An international standard could build on the emerging consensus around the prevention measures that companies need to have in place. The global reach of most national corruption laws means that multinationals need to pay attention to them all, so the bar is set high. The U.K. currently has the most draconian anti-bribery law in place, notwithstanding its unimpressive enforcement record, and has generated a corporate prevention (‘adequate procedures’) framework, echoed in the U.S. government’s 2012 FCPA Resource Guide. There are clear compliance themes around the role of executive management, third party due diligence, risk assessment, and internal controls that can be used globally.

For all the local regulatory complexity, it might still seem that a de facto global standard is emerging. One would be welcomed by increasingly beleaguered inside counsel and compliance officers, who now need to understand and monitor the implications of every new law and initiative. It appears to be in everyone’s interest.

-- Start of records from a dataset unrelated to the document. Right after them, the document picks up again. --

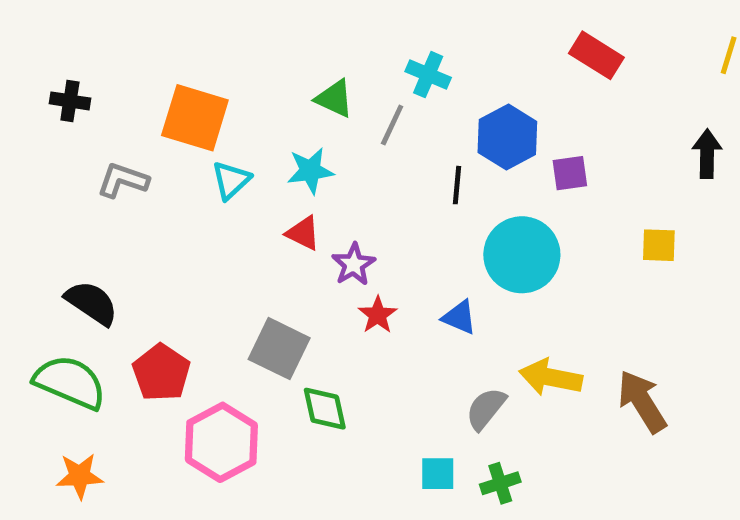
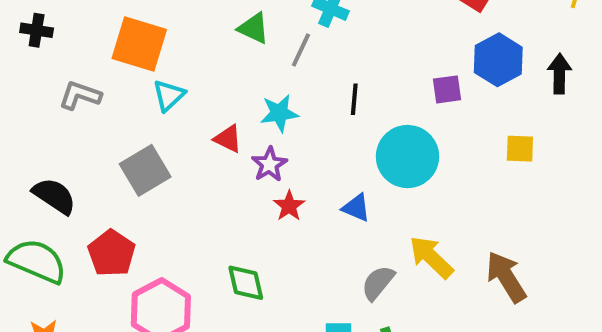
blue hexagon: (507, 137) -> (498, 60), moved
cyan star: (310, 171) -> (279, 113), moved
gray square: (279, 349) -> (145, 170), moved, turned 33
yellow arrow: (551, 377) -> (431, 257), turned 33

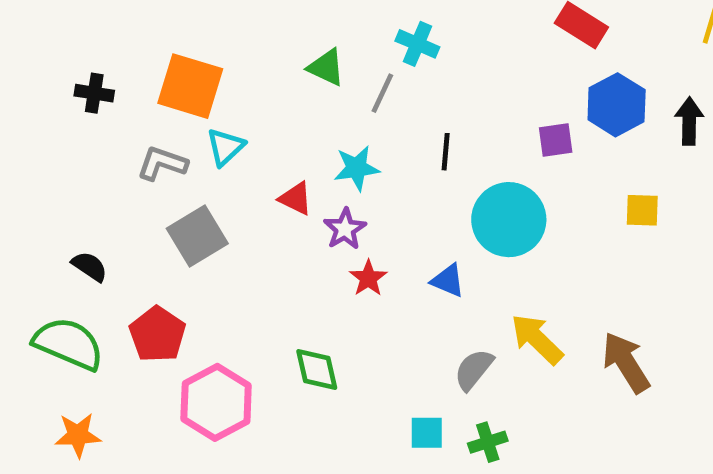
black cross: (37, 30) -> (94, 93), moved
gray L-shape: (80, 95) -> (162, 163), moved
black semicircle: (54, 196) -> (90, 266), size x0.7

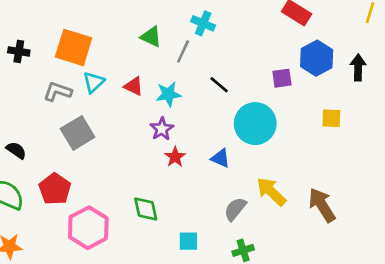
black line: (446, 152) -> (219, 85), turned -55
red triangle: (296, 199) -> (134, 86), moved
cyan square: (427, 433) -> (188, 241), moved

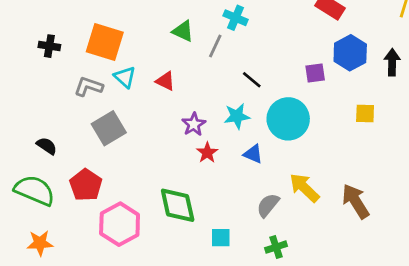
cyan triangle: (94, 82) -> (125, 77), turned -35
cyan star: (168, 94) -> (237, 116), moved
green diamond: (146, 209) -> (178, 205), size x1.4

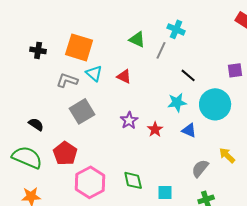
purple star: (194, 124) -> (129, 120), moved
yellow arrow: (304, 188) -> (227, 155), size x0.7
green diamond: (178, 205) -> (133, 180), moved, size x0.7

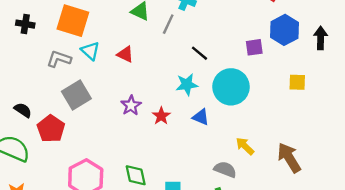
red pentagon: (65, 153) -> (51, 129), moved
gray semicircle: (200, 168) -> (225, 169), moved, turned 72

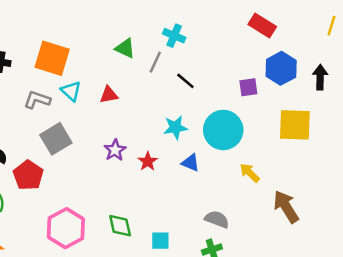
black line: (200, 53) -> (185, 81), moved
red triangle: (125, 54) -> (109, 95), turned -36
yellow square: (297, 82) -> (295, 125), size x1.8
yellow arrow: (245, 146) -> (250, 173), moved

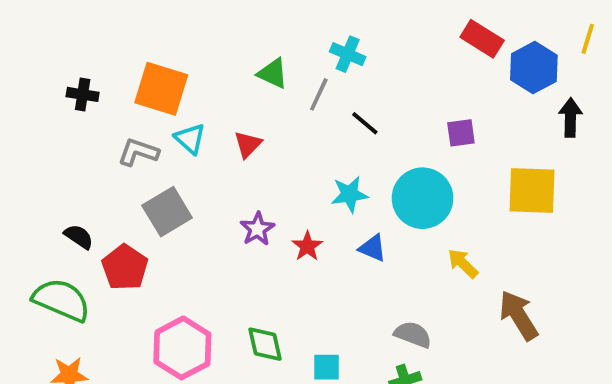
blue hexagon: (281, 68) -> (534, 68), moved
red triangle: (109, 95) -> (248, 144), turned -36

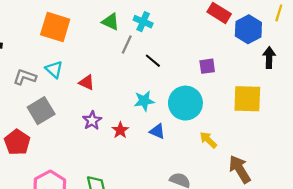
green triangle: (273, 73) -> (111, 22), moved
orange square: (161, 89) -> (55, 27), moved
red triangle: (248, 144) -> (87, 82), moved, turned -49

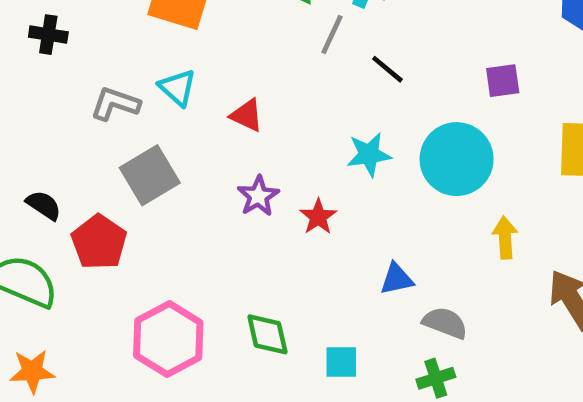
blue triangle: (157, 131) -> (397, 279), moved, turned -35
yellow arrow: (208, 140) -> (505, 238), turned 42

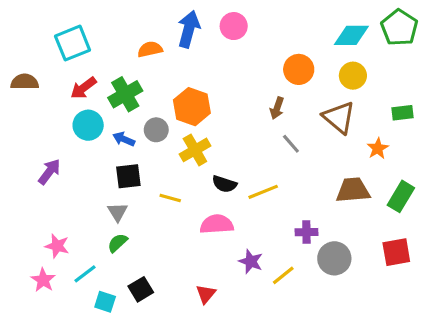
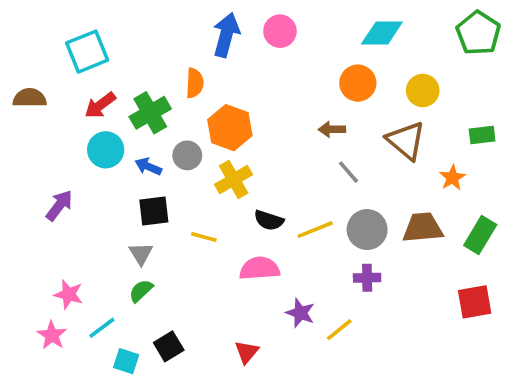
cyan diamond: (351, 35) -> (382, 33), moved
orange semicircle: (150, 49) -> (195, 83), moved, turned 105
brown arrow: (277, 108) -> (332, 129), turned 70
gray circle: (334, 258) -> (367, 230), moved

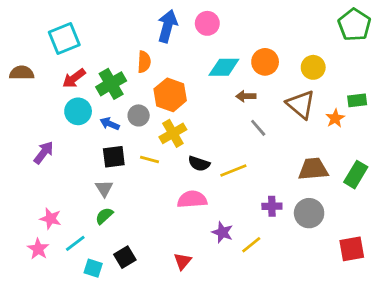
cyan diamond: (382, 33) -> (224, 67), moved
orange star: (452, 178) -> (335, 118), moved
gray circle: (367, 230) -> (309, 213), moved
yellow line: (204, 237) -> (150, 159), moved
red square: (475, 302) -> (352, 249), moved

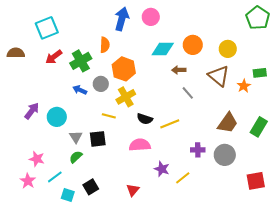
cyan circle: (78, 111) -> (57, 117), moved
black square: (114, 157) -> (98, 139), moved
brown trapezoid: (313, 169) -> (228, 123), turned 130

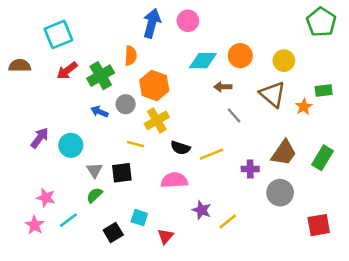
purple cross: (198, 150) -> (250, 169), moved
cyan square: (68, 195) -> (139, 218), moved

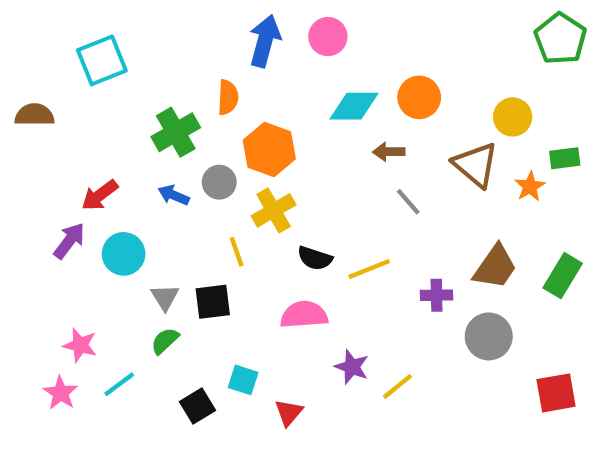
yellow circle: (284, 61) -> (513, 117), moved
red arrow: (67, 71) -> (100, 195), moved
yellow line: (136, 144) -> (237, 252), turned 56

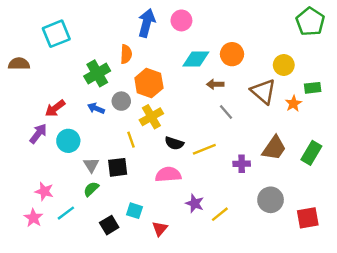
gray circle: (489, 336) -> (271, 200), moved

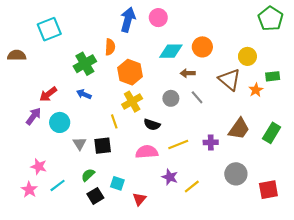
gray circle: (121, 101) -> (171, 98), moved
yellow line: (204, 149) -> (178, 145), moved
green semicircle: (91, 189) -> (88, 175), moved

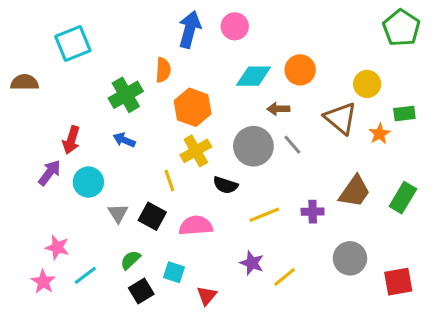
red arrow: (48, 94) -> (71, 140), turned -36
gray circle: (171, 98) -> (253, 146), size x1.6
black square: (103, 146) -> (152, 216), turned 36
pink semicircle: (147, 152) -> (196, 226), moved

However, a review of existing global initiatives paints a far less rosy picture of the prospects for an international anti-corruption standard. Critically, initiatives to establish one have all been led by Western governments or organizations, and they have failed to gain traction among critical emerging market players. The 1997 OECD anti-bribery convention, which requires signatories to criminalize bribery of foreign public officials and which monitors national enforcement, still lacks signatures from India, China, Indonesia and Saudi Arabia — some of the world’s most significant economies. The move to create an international standard via the International Organization for Standardization (ISO) has gained limited traction. The idea of an international anti-corruption court has only just been pitched, late in July, in the Washington Post.

A growing consensus by Western multinationals around standards of corporate behavior accompanies an increasingly commercial and risk-focused approach to the allocation of compliance budgets. Viewed through another lens, though, we are entering an era of greater fragmentation in the anti-corruption field. The BRICS countries and Southern powerhouses are implicitly questioning the premise of existing corruption laws, which focus on paying bribes to secure commercial advantage and are responsive to internal corporate controls. When the definition of corruption is widened from paying bribes for contracts or services to encompass the abuse of power for personal gain, the issue looks rather different. Western cultures with strong legal systems and good government capacity tend to subject their citizens to fewer demands for bribes by government officials, but they arguably use equally insidious techniques to drive competitive advantage. The U.S. lobbying system and the British education system are only two examples of systemic and privileged access to power. American public opinion about the level of corruption in political parties is at a level similar to those in Pakistan and the Democratic Republic of the Congo. It is no coincidence that an anti-corruption crackdown is focused on pharmaceuticals in China, where rising healthcare and medicine costs, driven by multinational drug companies, have become a major source of public anger. From a Western standpoint, it easy to see China’s anti-corruption crackdown as more politically motivated than the investigation of FCPA violations in the U.S. However, every government makes political choices about which aspects of corruption are important, and which cases to pursue.

Corruption is about the abuse of power. It is by nature highly mutable, open to interpretation, and subject to political risk. The past decade has seen the emergence of a procedural framework to measure and tackle the payment of bribes to government officials by corporate employees. This framework is useful and overdue, but it will not form the basis of an international anti-corruption standard in the foreseeable future. Instead, compliance departments need to get to grips with a new world order in which the national level anti-corruption agenda is key. Understanding corruption risk now requires a deeper dive into strategic, commercial and political considerations. Compliance needs to move out of the compliance department and become central to the corporate agenda.